November 14 - James and I return with the last bit of rebar and also start stuffing the foam in the rebar. This turns out not to be too hard, but not exactly easy. We spend almost the entire day on this task, tiptoeing through the rebar cages, scraping hands on the wire ties - the usual drill working around rebar.


November 15 - We stay overnight and work through Monday as well.  James spends another thankless day in the rebar adjusting where the conduit all comes up. This requires sawing the conduit down in the cages and gluing elbows to angle it to a new place. As luck would have it, the biggest cluster of all comes up right where one of the roof trusses will sit, giving James fits. I  spend the better part of the day assembling 1/3 of the photovoltaic system. This will charge the batteries day-in, day-out, reducing our use of the generator and the associated gas to fuel it. Given the weight and awkward size of most of the components, this really should have been a two-man job, but I did manage to complete the task without breaking anything and without getting hurt.  All that's left at this point is to wire the panels to the inverter, which needs a component to be installed to properly control the charging behavior.
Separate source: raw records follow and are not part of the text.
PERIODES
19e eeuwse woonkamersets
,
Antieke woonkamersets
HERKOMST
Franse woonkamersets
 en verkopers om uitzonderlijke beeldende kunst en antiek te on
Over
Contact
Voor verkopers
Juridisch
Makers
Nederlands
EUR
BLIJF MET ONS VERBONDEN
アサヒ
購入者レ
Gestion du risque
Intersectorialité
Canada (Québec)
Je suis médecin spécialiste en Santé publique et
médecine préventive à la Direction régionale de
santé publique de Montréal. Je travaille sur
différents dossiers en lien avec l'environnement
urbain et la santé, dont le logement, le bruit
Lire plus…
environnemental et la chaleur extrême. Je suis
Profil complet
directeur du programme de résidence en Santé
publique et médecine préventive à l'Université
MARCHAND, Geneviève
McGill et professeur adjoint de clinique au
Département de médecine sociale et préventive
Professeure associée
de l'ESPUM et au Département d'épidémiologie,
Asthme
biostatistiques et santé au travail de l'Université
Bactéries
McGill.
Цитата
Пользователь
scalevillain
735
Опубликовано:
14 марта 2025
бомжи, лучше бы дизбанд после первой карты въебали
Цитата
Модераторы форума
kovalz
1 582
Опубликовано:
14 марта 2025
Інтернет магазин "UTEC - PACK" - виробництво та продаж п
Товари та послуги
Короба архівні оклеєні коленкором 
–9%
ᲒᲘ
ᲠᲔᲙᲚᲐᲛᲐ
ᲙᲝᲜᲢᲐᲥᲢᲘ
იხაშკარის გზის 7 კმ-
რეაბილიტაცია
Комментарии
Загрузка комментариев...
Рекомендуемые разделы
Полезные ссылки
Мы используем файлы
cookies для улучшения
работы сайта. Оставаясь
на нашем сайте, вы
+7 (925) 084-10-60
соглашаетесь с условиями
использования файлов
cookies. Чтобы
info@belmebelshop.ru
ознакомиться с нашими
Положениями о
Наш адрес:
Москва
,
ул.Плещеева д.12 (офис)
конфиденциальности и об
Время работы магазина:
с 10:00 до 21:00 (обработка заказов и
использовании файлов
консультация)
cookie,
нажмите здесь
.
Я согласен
That will have to wait a few days.

Lonnie and his crew arrived late on the 14th and get to work early on the 15th doing some final prep on the forms. By the end of the day they start on leveling the ground in preparation for the slab. These guys start working at about 7AM, break for breakfast at 10, which Lonnie cooks for the whole crew. They're back at work until lunch at 2PM, and then back to work until dark. That is one hardworking crew - all Mexican nationals that Lonnie communicates with in Spanish.

November 18 - This is the big day. James gets to have all the fun this time. The concrete pumper arrives from Albuquerque around 8:30, while the concrete, which only has to come from Cuba is an hour late, arriving around 10.

For those of you who have never seen a concrete pumper, you just haven't lived. With the 4-link boom, the pour was completed without moving the truck. The boom operator has a wireless remote which allows him to work from a spot where he has good visibility.
The pour starts with one guy guiding the hose. The next one in line spreads the concrete in the form. The third man has a large, mechanical vibrator which encourages the concrete to fill all the voids, avoiding "honeycombing" at the surface of the form.  The fourth guy starts the final shaping, and the fifth trowels the concrete. Afterwards all five come back for another round of troweling to provide a smooth finish.

Gary came up today to pick up more of his gear. He indulges James' growing interest (obsession?) with guns by bringing an AK47 for James to try out.